A fronte di questo ragionamento sulla convergenza, su che programma allora potremmo convergere, di modo che la nostra azione sia unitaria, e non una sommatoria? Abbiamo già proposto 4 punti all’assemblea generale a Campi Bisenzio dello scorso maggio, che legano lotta per la riduzione dell’orario di lavoro a parità di paga, contro povertà e disoccupazione, per una reale transizione ecologica, contro la guerra e il riarmo imperialista, e per lo sciopero generale contro l’inerzia della burocrazia sindacale: ci sembra ancora del tutto attuali.
La rivendicazione del NO al Passante di Bologna, in questo senso, può essere un “prevalente” locale, certo, ma anche per lo stesso attivismo bolognese non si tratta di rivendicare soltanto la resistenza attiva a questo progetto: di progetti inquinanti e mossi sola necessità di garantire profitti ai capitalisti ce ne sono a volontà e non possiamo fermarli uno alla volta. Lo sviluppo del capitalismo e l’attacco che ci porta su tutti i fronti, ovunque e in ogni momento, pone la questione di chi controlla effettivamente la pianificazione della mobilità, del superamento dell’economia basata sui combustibili fossili, delle politiche abitative, industriali, eccetera. Questo controllo, anche se li tassassimo di più o gli togliessimo in via straordinaria un po’ di “extraprofitti”, rimarrebbe alle grandi aziende, ai capitalisti, che determinano col loro potere smisurato anche le scelte dello stato.
Per questo rivendichiamo come prospettiva generale l’esproprio senza indennizzo, sotto controllo operaio, di tutte le industrie strategiche, a partire da quelle del settore energetico, per ripensare la produzione il consumo di energia in maniera organica alla conservazione del nostro pianeta e senza far pagare la transizione energetica in bolletta a chi, di bollette (soprattutto altrui) ne ha già pagate fin troppe.
Lo stesso caso della GKN dimostra che, in mancanza di una lotta radicale con rivendicazioni radicali, si continuerebbe a chiudere e smantellare fabbriche, a licenziare centinaia e migliaia di persone come nulla fosse, solo per fare più profitti altrove. Con la compiacenza, più o meno attiva, di tutti i partiti di governo, che tutto fanno fuorché mobilitare la loro stessa base elettorale colpita da questa lotta di classe, e di sicuro non si preparano a cambiare rotta prima o poi “dall’alto”. Altrimenti progetti anacronistici, inquinanti e completamente contrapposti a un possibile sviluppo armonico della mobilità e della città, come è il Passante di Bologna, semplicemente non verrebbero presentati.

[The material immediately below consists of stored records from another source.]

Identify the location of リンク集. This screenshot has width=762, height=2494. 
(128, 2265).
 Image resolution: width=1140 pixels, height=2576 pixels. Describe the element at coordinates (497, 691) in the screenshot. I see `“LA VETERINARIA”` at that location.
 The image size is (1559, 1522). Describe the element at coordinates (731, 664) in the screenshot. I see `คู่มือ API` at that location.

Lottiamo allora per una convergenza dove il “questo”, l’”altro” e il “tutto” siano sempre e comunque collegati: lottiamo per rivoluzionare la società, per eliminare le piaghe della povertà, della fame, della guerra, dell’inquinamento, dell’oppressione e dello sfruttamento capitalista! Lottiamo contro il sistema imperialista internazionale che alimenta tutto questo!
Lottiamo per una società veramente democratica, in armonia con il pianeta, in grado di garantire il pieno e libero sviluppo di ciascuno!